У Андрея Сонина была жена, красивая, изящная и звали ее поэтичным именем, Майя. Чуткая, как струна, влюбленная в солнце, в зелень, в ручьи, она отлично владела кистью, но рисовала она по бархату и атласу и Привалову нарисовала на память переплет голубой атласный для его экономических статей. У них были прелестные здоровые дети, Туся и Вова, и весь дом, включая и всю многочисленную прислугу, не чаял в них души. Привалова они звали дядей Антошей и ездили на его коленях в Китай.

Единственным никогда не высказывавшимся огорчением, и для милых приветливых стариков и для всех членов семьи было то, что Леля замуж не выходит. Она была почти ровесницей брата и Привалова, года на три моложе, но глядя на ее гибкую тонкую фигуру никто ей не решился бы дать ее тридцати лет. Она играла на рояли, на гитаре, участвовала в любительских, спектаклях. И пока шли репетиции, нервничала и волновалась и говорила, к ужасу стариков, что уедет в Москву во что бы то ни стало и поступит на сцену. Но после спектакля очень уставала, много спала и разговор о сцене больше не поднимался. Ей говорили, что ей надо учиться, работать, что из нее выйдет знаменитая пианистка, знаменитая актриса. И она это чувствовала и знала, что из нее не выйдет ни то, ни другое. Дома она всегда носила кофточки распашонки, выбивавшиеся неряшливыми складками из кушака, небрежно подбирала волосы узлом, кое-как; курила тоненькие папироски и лежа летом в гамаке, зимой на кушетке читала журнальную беллетристику или играла с Тусей и Вовой.

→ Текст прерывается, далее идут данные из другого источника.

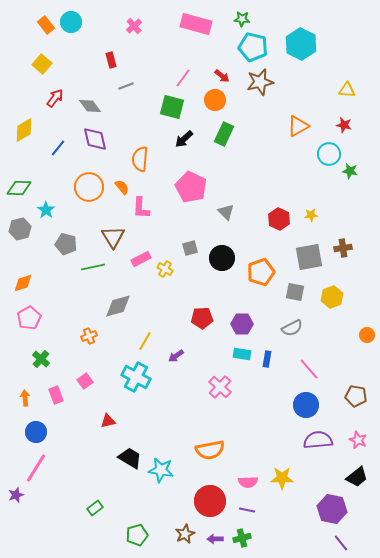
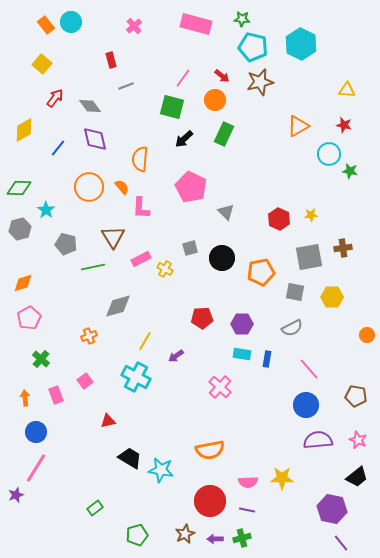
orange pentagon at (261, 272): rotated 8 degrees clockwise
yellow hexagon at (332, 297): rotated 20 degrees clockwise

Иногда Андрей или Леля заводили речь о том, что хороша бы съездить куда-нибудь, в Шотландию, например, в Мадрид или хотя бы в Москву. Но это оказывалось невозможным. Леле жаль было расставаться со стариками, Андрею с Майей, Майе с детьми и разговор о поездке исчерпывался как-то сам собой, без грусти и сожалений. Но минувшая мечта раздражала воображение, нервы, хотелось двигаться, волноваться, спешить куда-то… Тогда закладывали долгушу и ездили всей семьей на мельницу или в монастырскую рощу пить чай.

Когда приезжал Привалов, Леля целые часы играла для него Чайковского и Шумана и лежала в гамаке, а Привалов читал ей вслух с той страницы, на которой она остановилась.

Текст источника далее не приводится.